The concern is that central bank policymakers on both sides of the Atlantic will have little choice but to respond by increasing interest rates to limit the spending spree, with the effect that more firms will go bust and unemployment will grow.
However, Bank of England forecasts show inflation rising above its annual 2 per cent target only briefly over the next year before falling back.
The central bank has argued that consumers are likely to spend only a small fraction of their pandemic savings, putting less pressure on prices.
The price of raw materials on global markets has begun to fall, further easing concerns that the current increase in inflation will continue and be sustained into next year.
Wages had also remained subdued, increasing by 3 per cent over the past year, said the ONS, despite the highest vacancy rates on record and a higher rate of unemployment than before the pandemic.
The Bank of England expects inflation to stay below 3 per cent this year and fall back to the 2 per cent target over the next two years.
Global view on inflation
Financial Times adds that economists globally are monitoring price rises, with inflation accelerating as national economies open up. In the US, prices increased 5 per cent year on year in May, the fastest rise in almost 13 years.
Central bankers have expressed confidence that such steep rises will be temporary, driven by short-term supply chain bottlenecks, rising commodity prices and pent-up demand.
But some, including Bank of England (BoE) chief economist Andy Haldane, have warned against complacency over upside inflation risks.
After reaching a four-year low of 0.2 per cent last summer, consumer price inflation had doubled in April. May’s increase, driven in part by large sections of the hospitality industry opening after lockdown, brought inflation more swiftly than expected to the BoE’s 2 per cent target level.
This prompted disagreement among economists over its future path. Most had forecast that inflation would pass 2 per cent much later in the year.
Martin Beck, senior economic adviser to the EY Item Club, said the sharp rise had been driven by short-term factors and so was likely to be temporary.

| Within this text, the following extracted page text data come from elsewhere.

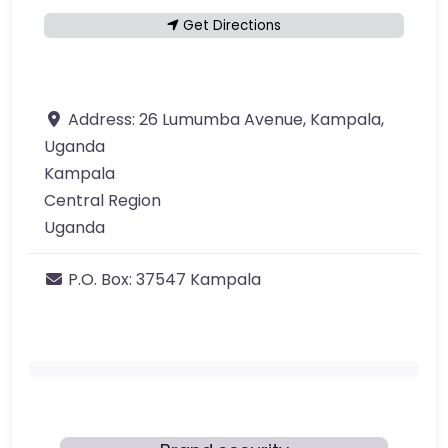
Get Directions
Address:
26 Lumumba Avenue, Kampala,
Uganda
Kampala
Central Region
Uganda
P.O. Box:
37547 Kampala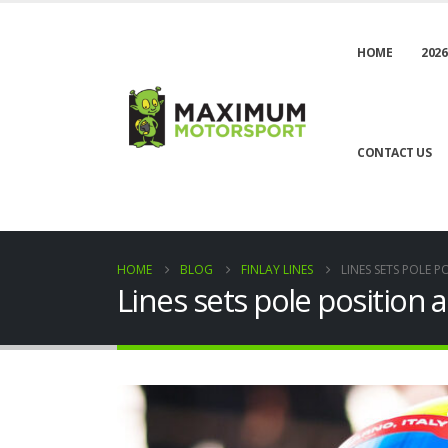
HOME
2026
CONTACT US
HOME
BLOG
FINLAY LINES
LINES SETS POLE P
Lines sets pole position a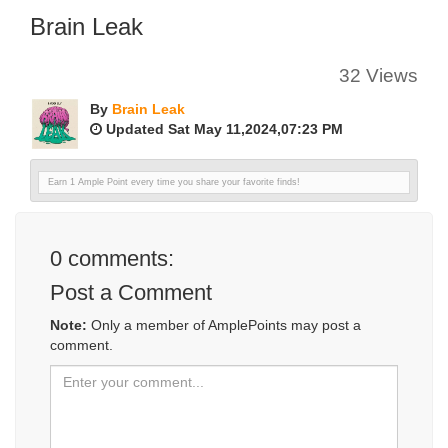
Brain Leak
32 Views
By
Brain Leak
Updated Sat May 11,2024,07:23 PM
Earn 1 Ample Point every time you share your favorite finds!
0
comments:
Post a Comment
Note:
Only a member of AmplePoints may post a
comment.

“[We are] sceptical that the May data is a sign that the UK is entering a new era of sustained higher inflation,” he told Financial Times.
However, Paul Dales, chief UK economist at consultancy Capital Economics, said large price surges following the reopening of the economy suggested inflation would rise “a bit further” this year than the 2.6 per cent he had predicted.
Price increases were likely to fall back as the effect of reopening lessened, he added, but potentially less swiftly than expected. “We’re becoming a bit less confident that [inflation] will spend most of next year below 2 per cent,” he said.